February 2010 Chapter Meeting
What: A Year of ISO 27001 and 27002 (17799)
Topic: Access Control
Speakers: Gary Sheehan and Rick Blanch
When: February 11, 2010 - 1pm to 5pm
Where: Parma South Branch of the Cuyahoga County Library
Click Here for Directions and Registration
Cost: Free!
Sponsored By: RSA, Inc.
As we will continue in our series titled: "A Year of ISO 27001 and 27002," we are very pleased to have Gary Sheehan and Rick Blanch teach us about access control as it pertains to the ISO standard. You will find a brief overviews of Gary and Rick and their presentations at the end of this article.
In this month's Tech Talk, Craig Campbell will give an overview of a very popular open source port scanner: Nmap and it's graphical user interface called Zenmap.
Finally, Steven Dove will give us an update on our hacking challenge. If you missed January's meeting and would like to participate in our hacking challenge, please find the link to it in the "Links of Interest" section of our website. And remember, prizes will be given to the challenge winners.
February's Presentation Overviews:
ISO 27002 - ACCESS CONTROL (Gary Sheehan)
Information technology governance, compliance and security play an integral role in managing enterprise risk. To be effective, risk and security must be addressed from a business perspective, using business terminology and metrics. In this presentation we will discuss how ISO 27002 guides you through managing access to your IT infrastructure, while ensuring you focus on those controls that support your organization's goals and objectives. In particular we will cover:
* ISO 27002 Basics, Terminology & Definitions
* User Access Management
* Network Access Management
* OS Access Management
* Application Access Management
* Remote Access Management
AUTHENTICATION STRATEGIES FOR IDENTITY ASSURANCE (Rick Blanch)
There are a variety of authentication solutions on the market today ranging from simple, password driven, single sign-on solutions to complex risk based engines. We will discuss what these solutions are, when they should be used and what some of the compliance drivers are.
Gary Sheehan's Professional Summary:
Gary Sheehan possesses over 20 years of information security experience and has worked with companies in the financial, insurance, manufacturing, retail, academic, health care and aerospace sectors. As Director of GRC Services at ASMGi, Gary is responsible for managing the design, delivery and implementation of governance, risk, security and compliance solutions that meet customer needs and keep pace with the constantly evolving regulatory and security requirements. Prior to ASMGi, Gary was a Managing Consultant at Wolcott Group.

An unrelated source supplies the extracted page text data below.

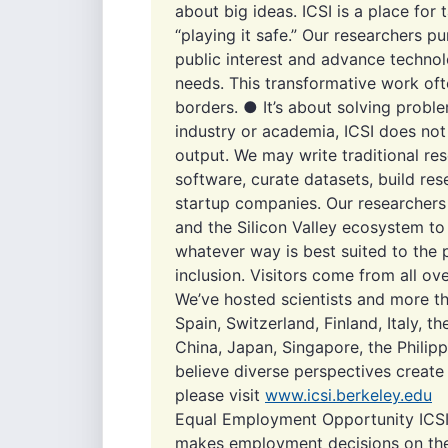
about big ideas. ICSI is a place fo
“playing it safe.” Our researchers pu
public interest and advance technol
needs. This transformative work oft
borders. ● It’s about solving probl
industry or academia, ICSI does not
output. We may write traditional re
software, curate datasets, build re
startup companies. Our researchers
and the Silicon Valley ecosystem to 
whatever way is best suited to the 
inclusion. Visitors come from all ov
We’ve hosted scientists and more 
Spain, Switzerland, Finland, Italy, t
China, Japan, Singapore, the Philip
believe diverse perspectives create
please visit
www.icsi.berkeley.edu
Equal Employment Opportunity ICSI
makes employment decisions on the b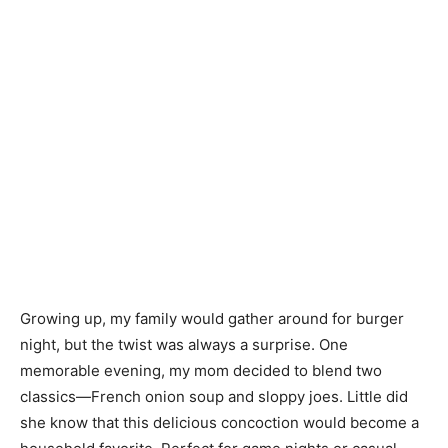
Growing up, my family would gather around for burger
night, but the twist was always a surprise. One
memorable evening, my mom decided to blend two
classics—French onion soup and sloppy joes. Little did
she know that this delicious concoction would become a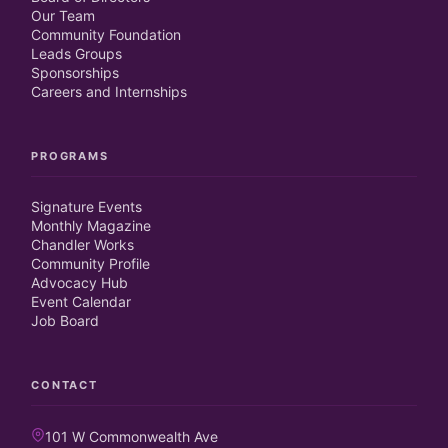
Our Team
Community Foundation
Leads Groups
Sponsorships
Careers and Internships
PROGRAMS
Signature Events
Monthly Magazine
Chandler Works
Community Profile
Advocacy Hub
Event Calendar
Job Board
CONTACT
101 W Commonwealth Ave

Gary has a Bachelor's degree in Business Administration from Baldwin-Wallace College. He received a Certificate of Appreciation and a Letter of Commendation from the Cleveland FBI office for exemplary service to the local InfraGard chapter and for exceptional service in the public interest. He was awarded the Linda Franklin Award in 2003 for his service to InfraGard. In 2003 Gary founded the Information Security Summit which will hold its 8th Annual conferencing event later this year. Current Gary is the President of the Northern Ohio Members Alliance of InfraGard, the Executive Director of the Information Security Summit, sits on the Advisory Board of the Northeast Ohio Think Tank and is a member of the Board of Directors for the HISP Institute.
Rick Blanch's Bio:
Rick Blanch is an information security consultant at RSA, The Security Division of EMC, and also serves on the Board of the Central Ohio ISSA Chapter as Education Director. Rick has over 15 years of combined experience in information technology and information security. He holds a bachelor’s degree in Computer Information Systems from Youngstown State University and is a Certified Information Systems Security Professional and Certified Ethical Hacker. His areas of specialization include application security, access control systems, data loss prevention, vulnerability management, information risk management and governance, risk, and compliance.